Et il s’éloigna rapidement sans autre forme de politesse.
Sidérée, Solenne resta plantée là, à le regarder partir en clopinant.
Changer de prénom... L’injonction était si impérieuse qu’elle le prenait presque comme une menace de mort. Elle sentit soudain le froid de l’hiver lui tomber sur les épaules, une brise nordique lui glacer les veines. Elle réprima un frisson. Elle devait se mettre au chaud dans son foyer.
Dans sa cuisine, tout était calme. Diane, dans la salle à manger à côté, rassemblait de la vaisselle pour la fête du soir. La jeune femme se sentait perdue, comme si on avait modifié son programme intérieur. Que faisait-elle ici ? Pour quelle raison était-elle dans cet endroit ? C’était pourtant le sien, mais, si elle devait changer d’identité, changer de prénom, qui était-elle, alors ? Etait-elle toujours cuisinière ?...
Désarmée, elle eut une envie irrépressible de se blottir dans les bras de Léo. Elle voulait se sentir protégée. Mais, il n’était pas là. Elle s’approcha de la grande baie vitrée qui donnait sur l’avant du château, là où elle pouvait voir toutes les arrivées et le parking avec sa petite voiture rouge sagement rangée. Il n’y aurai pas de moto sur le chemin des peupliers avant la fin de l’après-midi. Une tristesse l’envahit. Elle aurait tant voulu épancher sur lui ses inquiétudes, là, tout de suite. Exprimer ce qu’elle avait sur le cœur... Mais cela faisait plusieurs semaines qu’ils partageaient de moins en moins de choses. Léo partait tôt chercher du travail. Il revenait souvent fatigué et s’endormait très vite. Ils profitaient à peine l’un de l’autre, la journée se terminait et le sommeil emportait tout.
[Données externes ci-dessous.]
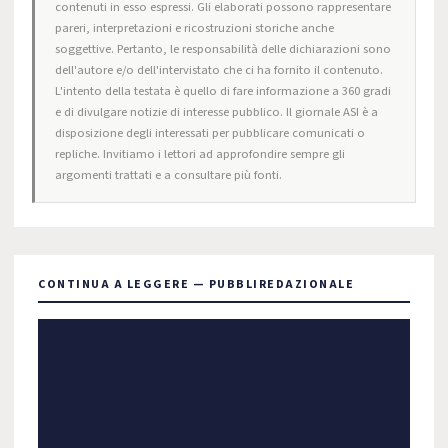
contenuti in esso espressi. Gli elaborati possono rappresentare
pareri, interpretazioni e ricostruzioni storiche anche
soggettive. Pertanto, le responsabilità delle dichiarazioni sono
dell'autore e/o dell'intervistato che ci ha fornito il contenuto.
L'intento della testata è quello di fare informazione a 360 gradi
e di divulgare notizie di interesse pubblico. Il giornale ASI è a
disposizione degli interessati per pubblicare comunicati o
repliche. Invitiamo i lettori ad approfondire sempre gli
argomenti trattati e a consultare più fonti.
CONTINUA A LEGGERE — PUBBLIREDAZIONALE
Résignée, elle dût combler le vide laissé par l’absence comme elle put. Elle se mit donc aux préparatifs du repas de fête. Trouver le bon rythme de travail lui demanda un gros effort. Le nouvel événement lui avait coupé les jambes et fait perdre son entrain.
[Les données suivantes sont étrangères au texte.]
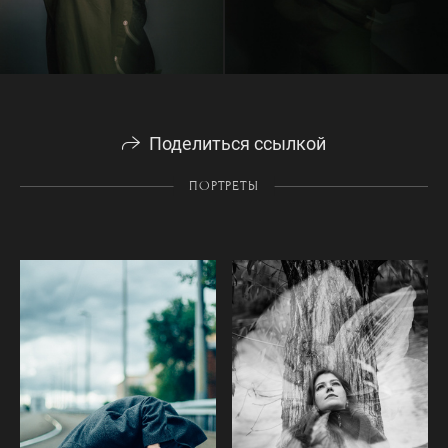
Поделиться ссылкой
ПОРТРЕТЫ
Changer de prénom n’était pas une mince affaire, surtout quand il était ordonné de si haut. Pour l’instant, elle avait beau faire appel à son ressenti, rien ne faisait écho à une telle sommation. Elle ne comprenait, ni n’estimait les divines raisons d’un nouveau prénom pour elle. Et s’y faire lui était pour l’instant au-dessus de ses forces.
Elle occupa les heures suivantes à procéder automatiquement. Dresser le buffet dans la grande salle de réception avec Diane. Mettre la dernière touche à la décoration avant que le premier invité n’arrive. Sortir la glace du congélateur et préparer le seau à champagne. Glisser quelques petits fours au chaud. Il était vingt heures lorsqu’elle monta se changer dans ses appartements. Elle n’avait pas le cœur à la fête. Elle prit une douche.
Sous le jet bien chaud, elle tentait de laver aussi le doute et les incertitudes qui l’envahissaient.
Marion...
Le prénom tournait dans son esprit comme une ritournelle entêtante.
- Marion... Marion de Barjac, se répétait-elle dans sa tête. Je m’appelle Marion... Marion la cuisinière... Marion la châtelaine... Marion la femme de Léo... Marion...
La tête noyée sous la cascade de la douche, elle ne fit soudain plus un geste. Une vision traversa son esprit qui la figea l’espace d’un instant.
- Cela voulait-il dire que... ?... Alors, c’est le meilleur moyen pour aider Léo ?... Non, mais sans blague, c’est énorme ce truc...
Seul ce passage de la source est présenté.